# Sugar glider size compared to rat (buying accessories)



## zurfaces (Jan 16, 2013)

I need to know what size a sugar glider is compared to a rat. I'm looking at fun stuff on etsy but I don't want to buy something and it be too small for my ratties. Thanks


----------



## Rumy91989 (Dec 31, 2012)

They're actually about the same size. Gliders, ferretts, degus, chinchillas and rats all use similar size accessories


----------



## JLSaufl (Jan 20, 2013)

They're little...about the size of a gerbil, they weigh about 4 ounces.  I have a friend who has a couple.


----------



## Rumy91989 (Dec 31, 2012)

Really? The ones I've seen looked like female rats. Ooops!


----------



## JLSaufl (Jan 20, 2013)

Yep, little...the males may be a little bigger than a gerbil but my friend has a colony of 4 girls and they're pretty small.


----------



## zurfaces (Jan 16, 2013)

Thanks  

Sent from Petguide.com Free App


----------



## Hikari (Feb 5, 2013)

They are about the same length wise with tails included, but rats a much bigger than sugar gliders all around.

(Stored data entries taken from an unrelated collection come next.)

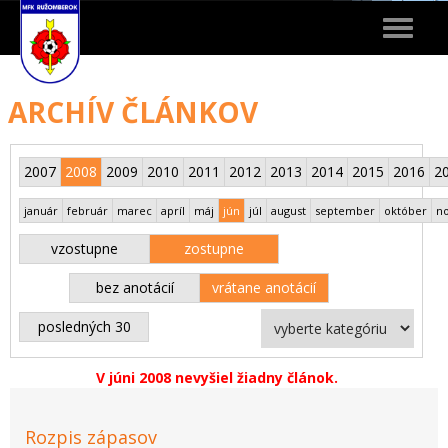
Toggle
navigat
ARCHÍV ČLÁNKOV
2007
2008
2009
2010
2011
2012
2013
2014
2015
2016
2
január
február
marec
apríl
máj
jún
júl
august
september
október
n
vzostupne
zostupne
bez anotácií
vrátane anotácií
posledných 30
V júni 2008 nevyšiel žiadny článok.
Rozpis zápasov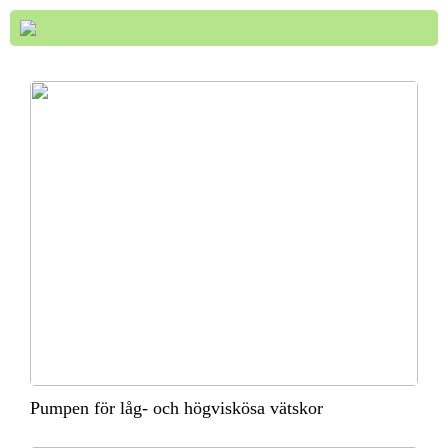
Pumpen för låg- och högviskösa vätskor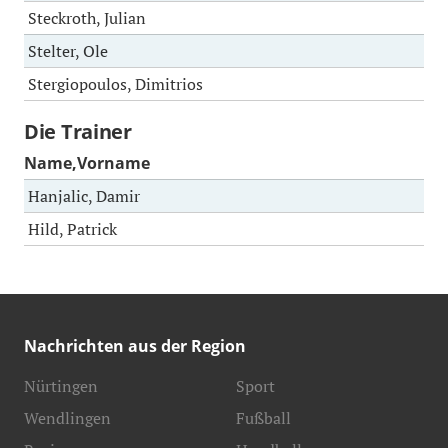
Steckroth, Julian
Stelter, Ole
Stergiopoulos, Dimitrios
Die Trainer
Name,Vorname
Hanjalic, Damir
Hild, Patrick
Nachrichten aus der Region
Nürtingen
Sport
Wendlingen
Fußball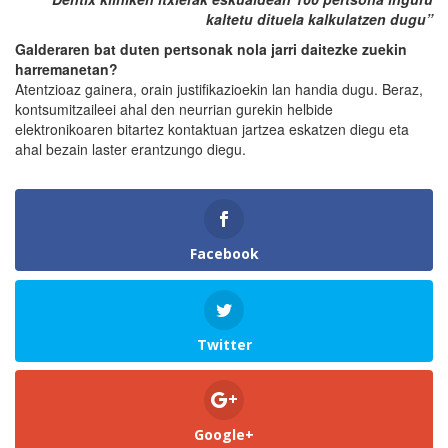
kaltetu dituela kalkulatzen dugu”
Galderaren bat duten pertsonak nola jarri daitezke zuekin
harremanetan?
Atentzioaz gainera, orain justifikazioekin lan handia dugu. Beraz,
kontsumitzaileei ahal den neurrian gurekin helbide
elektronikoaren bitartez kontaktuan jartzea eskatzen diegu eta
ahal bezain laster erantzungo diegu.
Facebook
Twitter
Google+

Some of my sugar glider and rat stuff can be interchanged, but on average I make my rats stuff a few inches bigger. Sugar gliders curl up in little balls when they sleep and wrap their tail around themselves and like being in more closed in environments, rats just don't curl up like sugar gliders, so making their stuff bigger allows for them to stretch out.


----------